This clause authorizes the court to extend the stay to other parties, albeit limited to a “hearing” or “motion” or “discovery” under this clause. The decision whether to enlarge the stay is committed to the sound discretion of the trial court. Again, the court might utilize its discretionary general administrative powers in extraordinary circumstances for a larger stay as necessary.
“if the hearing or ruling on the motion would adjudicate, or the discovery would relate to, an issue material to the motion under Section 3”
Another limitation to enlarging the stay to other parties is that the stay should be limited to an issue “material to” the special motion. The examples given in the Comments above illustrate how this should normally be applied.
“(b) A stay under subsection (a) remains in effect until entry of an order ruling on the motion under Section 3 and expiration of the time under Section 9 for the moving party to appeal the order.”
If the movant loses the special motion, the stay of § 4(a)(1) effectively lasts until the time expires for the movant to appeal that denial of the special motion, which is 21 days per § 9. Note that only the movant has an appeal of right under § 9. This subsection should be read in context with subsection (c) which immediately follows.
“(c) Except as otherwise provided in subsections (e), (f), and (g), if a party appeals from an order ruling on a motion under Section 3, all proceedings between all parties in the action are stayed. The stay remains in effect until the conclusion of the appeal.”
A movant who loses a special motion may launch an appeal of right under § 9, while a losing respondent must attempt an interlocutory appeal through some special mechanism such as an appellate writ. In either event, the general rule is that the stay of § 4(a)(1) will remain in place until that appeal is concluded.

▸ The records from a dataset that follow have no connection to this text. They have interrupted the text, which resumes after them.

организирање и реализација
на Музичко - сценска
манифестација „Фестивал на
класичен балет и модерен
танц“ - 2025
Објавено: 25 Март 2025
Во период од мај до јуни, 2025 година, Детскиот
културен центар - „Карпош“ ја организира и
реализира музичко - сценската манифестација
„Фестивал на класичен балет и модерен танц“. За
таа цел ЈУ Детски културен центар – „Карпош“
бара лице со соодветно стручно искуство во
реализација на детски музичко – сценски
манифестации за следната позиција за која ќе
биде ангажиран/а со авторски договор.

Comment 3 to § 4(c) explains that “[s]ection 4(c) provides that all proceedings between all parties in the case are stayed if a party appeals an order under the Act. This subsection protects a moving party from having to battle related claims — some of which might be subject to a motion under the Act and some which are not—at the same time in two different courts. For example, if two plaintiffs file causes of action against a single defendant, and the defendant only moves to dismiss against one plaintiff but not the other, the defendant should be able to appeal a denial of that motion without also having to simultaneously defend related causes of action (albeit ones not subject to the Act) in the trial court brought by the other plaintiff.”

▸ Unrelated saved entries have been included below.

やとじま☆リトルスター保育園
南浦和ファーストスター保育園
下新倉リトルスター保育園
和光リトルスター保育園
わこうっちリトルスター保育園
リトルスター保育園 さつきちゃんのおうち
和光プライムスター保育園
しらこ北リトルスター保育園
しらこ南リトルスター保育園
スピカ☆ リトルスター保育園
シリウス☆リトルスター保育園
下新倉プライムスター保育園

The Comment then gives the following example: “By way of illustration, multiple plaintiffs — all contestants on a reality TV show contest — sue one defendant — the TV producer — in a single case for their negative treatment on the show. Each plaintiff’s claim is distinct and centers on separate statements. The defendant files a motion to dismiss under the Act against only one plaintiff. The motion is denied; the defendant appeals under Section 9. At that point, all the proceedings are stayed, because the defendant should not be required to try claims in the trial court while appealing other claims from the same case in the appellate court.”

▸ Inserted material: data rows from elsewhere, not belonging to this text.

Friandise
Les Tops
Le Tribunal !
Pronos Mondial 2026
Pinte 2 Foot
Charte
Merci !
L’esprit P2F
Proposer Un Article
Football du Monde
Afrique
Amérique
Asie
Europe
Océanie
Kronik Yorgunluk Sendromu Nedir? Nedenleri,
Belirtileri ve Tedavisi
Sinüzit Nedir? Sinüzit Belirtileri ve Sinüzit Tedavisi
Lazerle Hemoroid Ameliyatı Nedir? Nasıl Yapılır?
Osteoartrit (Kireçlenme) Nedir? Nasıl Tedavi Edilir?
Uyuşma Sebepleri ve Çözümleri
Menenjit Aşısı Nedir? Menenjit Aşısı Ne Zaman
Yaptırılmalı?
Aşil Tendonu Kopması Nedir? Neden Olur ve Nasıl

That the court should interface UPEPA’s stay provisions its general administrative powers to manage the litigation is further illustrated by the possibility that if the stay is particularly onerous to other parties, the court may effect a severance of the respondent’s causes of action such that the particular cause subject to the special motion is either treated independently within the case, or independently in a new companion case. This result is suggested by Comment 3 to § 4: “To the extent any party not subject to the motion desires to move forward in the trial court on what it believes are unrelated causes of action while the appeal of the motion’s order is pending, it retains the right under Section 4(f) to request a severance of those causes of action.”
Now to consider the particular operative clauses in more detail.
“Except as otherwise provided in subsections (e), (f), and (g)”
This is easy, which is that the general rule of the automatic stay is subject to the exceptions enumerated in subsections (e), (f), and (g).
“if a party appeals from an order ruling on a motion under Section 3, all proceedings between all parties in the action are stayed”
This sets forth the general rule, and it applies to either a movant appealing as a matter of right or a respondent who is successful in obtaining an interlocutory appeal by whatever appellate mechanism.
“The stay remains in effect until the conclusion of the appeal”
The clause “until the conclusion of the appeal” is intentionally vague, and will be determined by the appellate rules of a particular jurisdiction, i.e., it may be when the appellate opinion is issued, or it may be when mandate is returned to the trial court, etc.
Moving on now to § 4(d).
“(d) During a stay under subsection (a), the court may allow limited discovery if a party shows that specific information is necessary to establish whether a party has satisfied or failed to satisfy a burden under Section 7(a) and the information is not reasonably available unless discovery is allowed.”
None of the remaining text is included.